Re: [RFC PATCH v1 1/2] mm/memory-failure: introduce global MFR policy

Jiaqi Yan <jiaqiyan@xxxxxxxxxx> · Tue, 15 Oct 2024 16:45:49 -0700

On Fri, Oct 11, 2024 at 11:28 AM <jane.chu@xxxxxxxxxx> wrote:
>
> On 10/10/2024 4:21 PM, Jiaqi Yan wrote:
>
> > On Mon, Oct 7, 2024 at 10:24 AM <jane.chu@xxxxxxxxxx> wrote:
> >> On 10/3/2024 4:51 PM, Jiaqi Yan wrote:
> >>> soned page (sub- or huge-) will eventually be isolated, because,
> >>> The code here is "global policy". The "per-VMA policy", proposed in
> >>> 0/2 but code not sent, should be able to support isolation + offline
> >>> at some point (all VMAs are gone and page becomes free).
> >> "per-VMA policy" sounds interesting.
> >>>> Another thing I'm curious at is whether you have tested with real
> >>>> hardware UE - the one that triggers MCE.  When a real UE is consumed by
> >>> Yes, with our workload. Can you share more about what is the "training
> >>> process"? Is it something to train memory or screen memory errors?
> >> The cover letter mentioned "Machine Learning (ML) workloads", so I used
> >> it as an example.
> > Got you. In that case, if the ML workload (running in a VM) wants to
> > do what you described, wouldn't losing 1G hugetlb page due to kernel
> > offline make the VM/workload even harder to execute recover logic?
>
> Indeed.
>
> As the user application got more sophisticated on recovering from
> poison, what about making the kernel to do the heavy lifting?

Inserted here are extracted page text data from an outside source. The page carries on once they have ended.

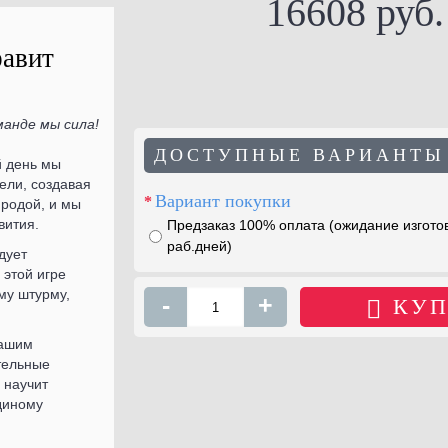
16608 руб.
фавит
манде мы сила!
ДОСТУПНЫЕ ВАРИАНТЫ
й день мы
ели, создавая
Вариант покупки
родой, и мы
вития.
Предзаказ 100% оплата (ожидание изгото
раб.дней)
дует
 этой игре
му штурму,
-
+
КУП
вашим
тельные
 научит
единому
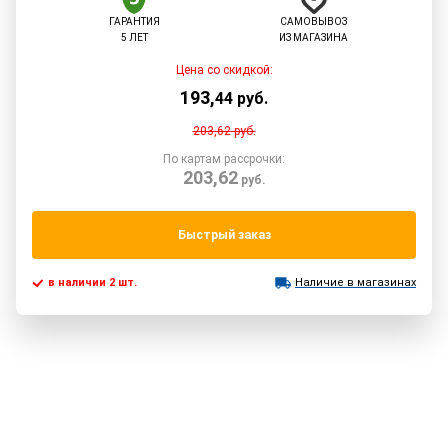
ГАРАНТИЯ
САМОВЫВОЗ
5 ЛЕТ
ИЗ МАГАЗИНА
Цена со скидкой:
193
,
44
руб.
203,62
руб.
По картам рассрочки:
203,62
руб.
Быстрый заказ
в наличии 2 шт.
Наличие в магазинах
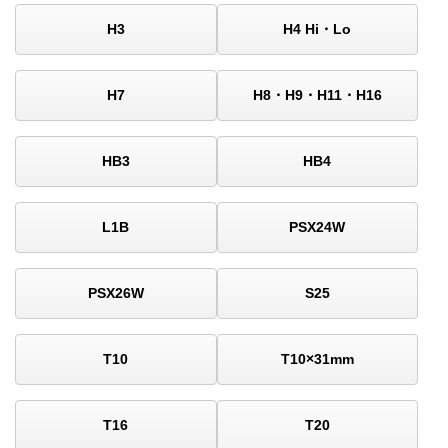
H3
H4 Hi・Lo
H7
H8・H9・H11・H16
HB3
HB4
L1B
PSX24W
PSX26W
S25
T10
T10×31mm
T16
T20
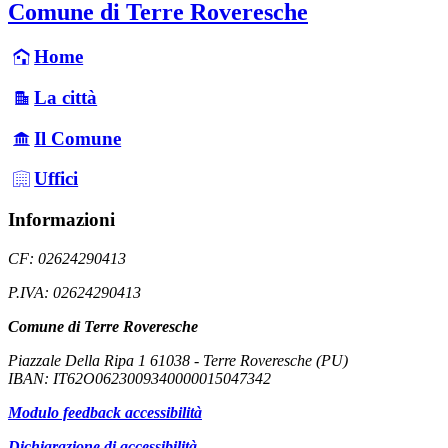
Comune di Terre Roveresche
Home
La città
Il Comune
Uffici
Informazioni
CF: 02624290413
P.IVA: 02624290413
Comune di Terre Roveresche
Piazzale Della Ripa 1 61038 - Terre Roveresche (PU)
IBAN: IT62O0623009340000015047342
Modulo feedback accessibilità
Dichiarazione di accessibilità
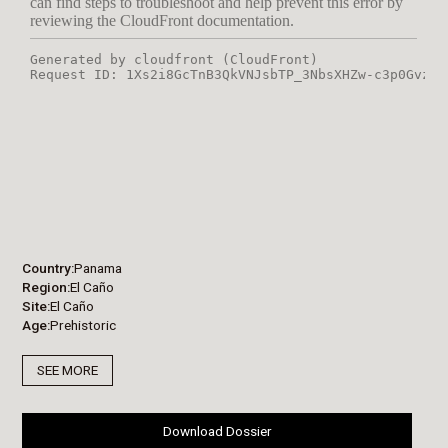
Country
Panama
Region
El Caño
Site
El Caño
Age
Prehistoric
SEE MORE
Download Dossier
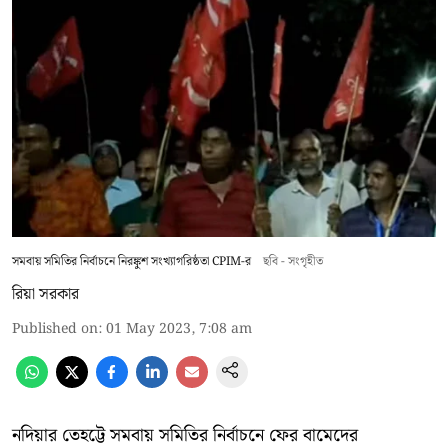
সমবায় সমিতির নির্বাচনে নিরঙ্কুশ সংখ্যাগরিষ্ঠতা CPIM-র
ছবি - সংগৃহীত
রিয়া সরকার
Published on
:
01 May 2023, 7:08 am
নদিয়ার তেহট্টে সমবায় সমিতির নির্বাচনে ফের বামেদের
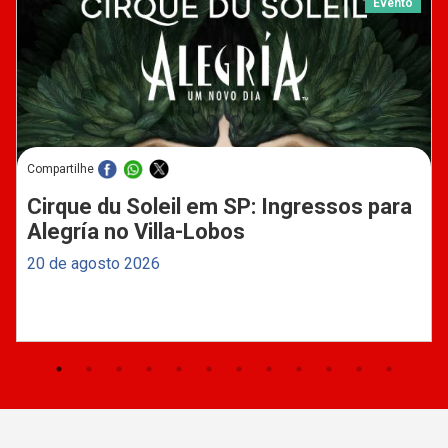
Evento
Compartilhe
Cirque du Soleil em SP: Ingressos para
Alegría no Villa-Lobos
20 de agosto 2026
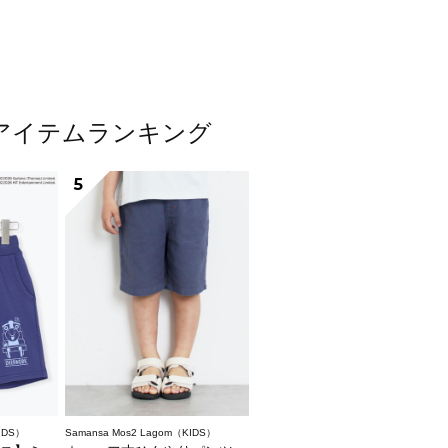
人気アイテムランキング
5
IDS）
Samansa Mos2 Lagom（KIDS）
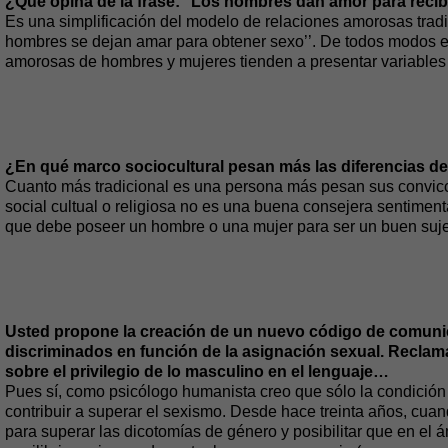
¿Qué opina de la frase: ‘‘Los hombres dan amor para recibi
Es una simplificación del modelo de relaciones amorosas tradi
hombres se dejan amar para obtener sexo’’. De todos modos e
amorosas de hombres y mujeres tienden a presentar variables
¿En qué marco sociocultural pesan más las diferencias d
Cuanto más tradicional es una persona más pesan sus conviccio
social cultual o religiosa no es una buena consejera sentiment
que debe poseer un hombre o una mujer para ser un buen suj
Usted propone la creación de un nuevo código de comun
discriminados en función de la asignación sexual. Recla
sobre el privilegio de lo masculino en el lenguaje…
Pues sí, como psicólogo humanista creo que sólo la condició
contribuir a superar el sexismo. Desde hace treinta años, cua
para superar las dicotomías de género y posibilitar que en el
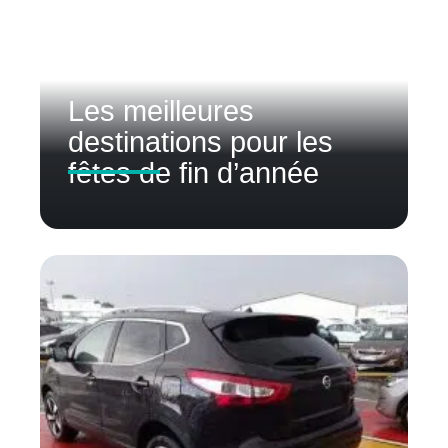
Les meilleures
destinations pour les
fêtes de fin d’année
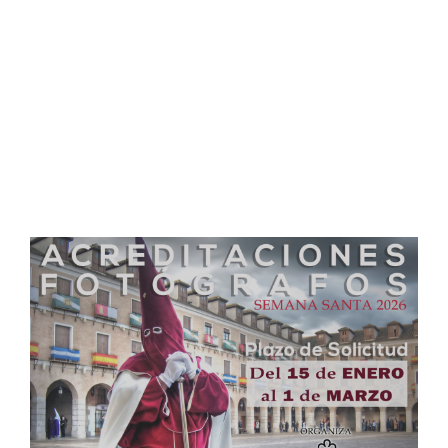
FOTOGRAFÍA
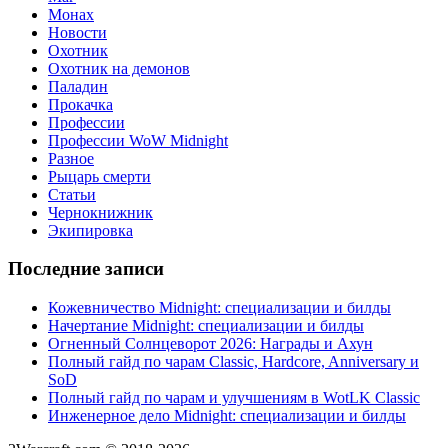
Монах
Новости
Охотник
Охотник на демонов
Паладин
Прокачка
Профессии
Профессии WoW Midnight
Разное
Рыцарь смерти
Статьи
Чернокнижник
Экипировка
Последние записи
Кожевничество Midnight: специализации и билды
Начертание Midnight: специализации и билды
Огненный Солнцеворот 2026: Награды и Ахун
Полный гайд по чарам Classic, Hardcore, Anniversary и
SoD
Полный гайд по чарам и улучшениям в WotLK Classic
Инженерное дело Midnight: специализации и билды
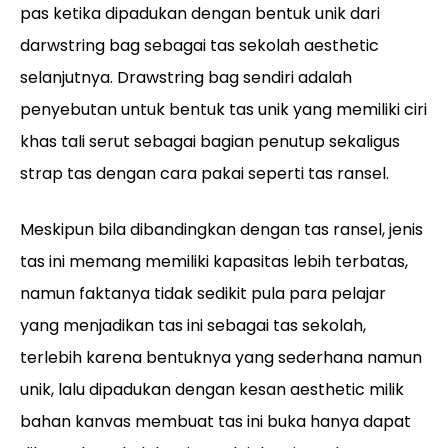
pas ketika dipadukan dengan bentuk unik dari
darwstring bag sebagai tas sekolah aesthetic
selanjutnya. Drawstring bag sendiri adalah
penyebutan untuk bentuk tas unik yang memiliki ciri
khas tali serut sebagai bagian penutup sekaligus
strap tas dengan cara pakai seperti tas ransel.
Meskipun bila dibandingkan dengan tas ransel, jenis
tas ini memang memiliki kapasitas lebih terbatas,
namun faktanya tidak sedikit pula para pelajar
yang menjadikan tas ini sebagai tas sekolah,
terlebih karena bentuknya yang sederhana namun
unik, lalu dipadukan dengan kesan aesthetic milik
bahan kanvas membuat tas ini buka hanya dapat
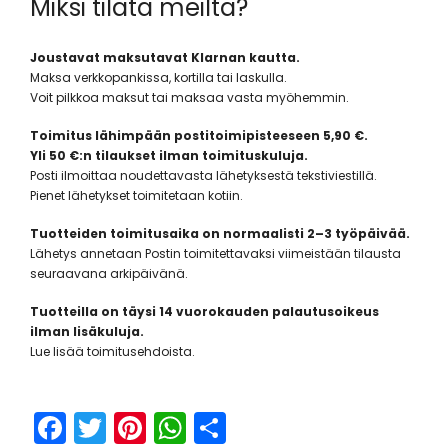
Miksi tilata meiltä?
Joustavat maksutavat Klarnan kautta.
Maksa verkkopankissa, kortilla tai laskulla.
Voit pilkkoa maksut tai maksaa vasta myöhemmin.
Toimitus lähimpään postitoimipisteeseen 5,90 €.
Yli 50 €:n tilaukset ilman toimituskuluja.
Posti ilmoittaa noudettavasta lähetyksestä tekstiviestillä.
Pienet lähetykset toimitetaan kotiin.
Tuotteiden toimitusaika on normaalisti 2–3 työpäivää.
Lähetys annetaan Postin toimitettavaksi viimeistään tilausta
seuraavana arkipäivänä.
Tuotteilla on täysi 14 vuorokauden palautusoikeus
ilman lisäkuluja.
Lue lisää toimitusehdoista.
F
T
Pi
W
S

I think there are two things.

First, if userspace claims it has enough or sophisticated recovery
ability (assume we trust it), can it take full control of what happens
to the hardware poisoned memory page it **owns**?
My answer to this question is yes. The reason is I believe the kernel
has a limited ability to do memory failure recovery (MFR) optimally
for all userspace. Current hard offline support in the kernel has also
made userspace recovery hard, so userspace deserve a position in MFR.

Second, what is the granularity of the control? This patch makes the
control applicable to every process. So what about making it
controllable only by the userspace process that owns the memory page?
Kernel can still do whatever the heavy lifting (hard offline, set
HWPoison) **after** the owning userspace unclaims the control, or
exits.

Another way to "disable hardoffline but still set HWPoison" I can
think of is, make the HWPOISON flag apply at page_size level, instead
of always set at the compound head. At least from hugetlb's
perspective, is it a good idea?

>
> Something like by way of userfaultfd,  kernel provides a new/clean
> hugetlb page, copied over good data from the clean subpages and then
> present the clean hugetlb page to user process with indication that
> subpage x is a substitute of the poisoned old subpage x, hence its data
> might need a refill?  I am not sure how exactly to pull this through as
> the even is not a page-fault, but just wondering whether something like
> this is possible.
>
> thanks,
>
> -jane
>
> >
> >> -jane
> >>